== Exercise data

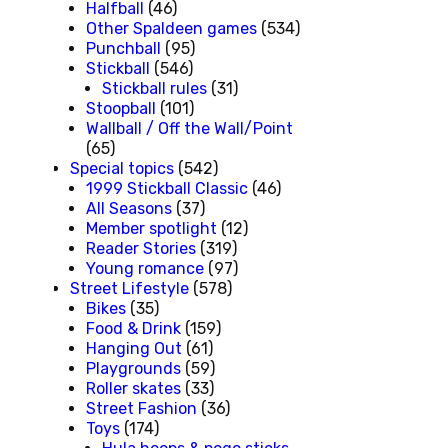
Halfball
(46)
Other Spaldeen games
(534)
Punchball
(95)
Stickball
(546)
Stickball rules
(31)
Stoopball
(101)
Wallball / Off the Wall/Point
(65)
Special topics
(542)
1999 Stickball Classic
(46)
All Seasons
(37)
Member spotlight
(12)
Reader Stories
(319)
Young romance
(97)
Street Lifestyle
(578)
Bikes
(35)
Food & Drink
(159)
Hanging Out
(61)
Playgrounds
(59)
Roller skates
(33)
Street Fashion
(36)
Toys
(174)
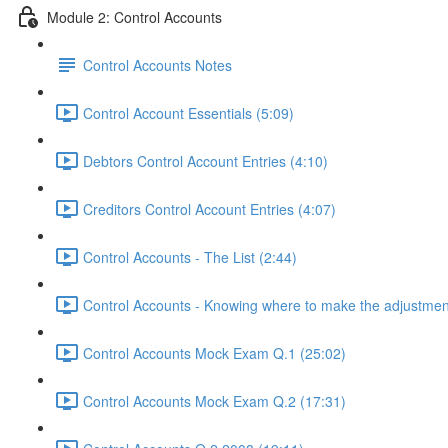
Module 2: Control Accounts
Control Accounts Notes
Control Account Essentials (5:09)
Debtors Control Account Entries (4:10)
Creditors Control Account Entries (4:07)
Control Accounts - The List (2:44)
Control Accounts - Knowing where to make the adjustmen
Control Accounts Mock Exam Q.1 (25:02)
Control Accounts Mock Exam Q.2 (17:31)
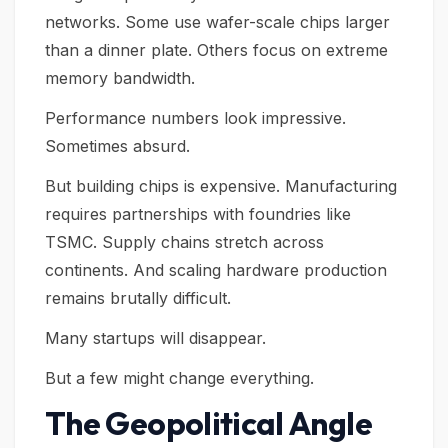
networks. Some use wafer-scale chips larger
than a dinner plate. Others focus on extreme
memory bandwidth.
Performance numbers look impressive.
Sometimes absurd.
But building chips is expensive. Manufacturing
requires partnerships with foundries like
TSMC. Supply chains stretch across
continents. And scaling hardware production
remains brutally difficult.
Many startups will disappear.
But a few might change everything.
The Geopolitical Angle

====
== Exercise data

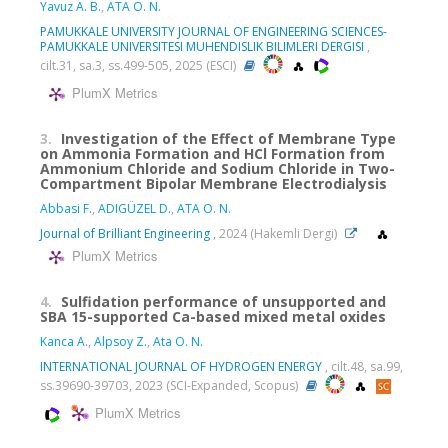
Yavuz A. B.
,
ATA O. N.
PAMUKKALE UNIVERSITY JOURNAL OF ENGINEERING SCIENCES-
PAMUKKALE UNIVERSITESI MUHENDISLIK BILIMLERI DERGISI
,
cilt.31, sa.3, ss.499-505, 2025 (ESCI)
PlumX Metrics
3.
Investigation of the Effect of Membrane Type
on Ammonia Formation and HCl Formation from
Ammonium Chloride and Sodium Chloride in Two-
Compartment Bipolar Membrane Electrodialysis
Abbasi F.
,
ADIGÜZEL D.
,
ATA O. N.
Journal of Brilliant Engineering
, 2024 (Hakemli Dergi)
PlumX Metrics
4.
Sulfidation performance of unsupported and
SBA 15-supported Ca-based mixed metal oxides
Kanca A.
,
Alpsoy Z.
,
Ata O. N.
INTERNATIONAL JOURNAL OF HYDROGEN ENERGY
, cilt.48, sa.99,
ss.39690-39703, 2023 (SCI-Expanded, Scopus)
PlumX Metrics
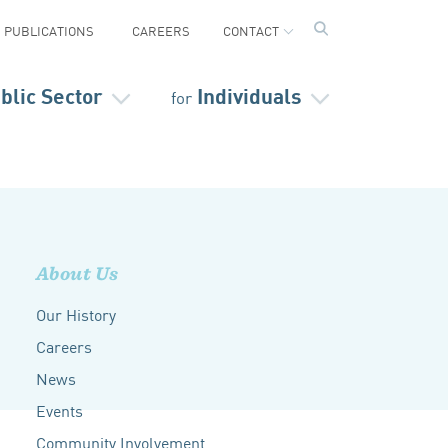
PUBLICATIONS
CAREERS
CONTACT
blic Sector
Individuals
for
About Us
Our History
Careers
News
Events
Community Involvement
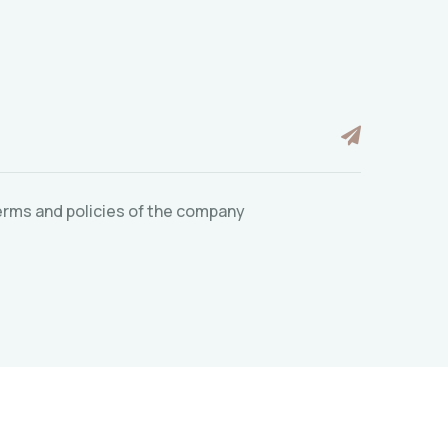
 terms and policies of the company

====

→ **What you are asked to do**
For this exercise, output exactly the lines above from the line with "Many startups will disappear." to the line with "The Geopolitical Angle", counting both, and leave out the rest.

→ **Written answer**
Many startups will disappear.
But a few might change everything.
The Geopolitical Angle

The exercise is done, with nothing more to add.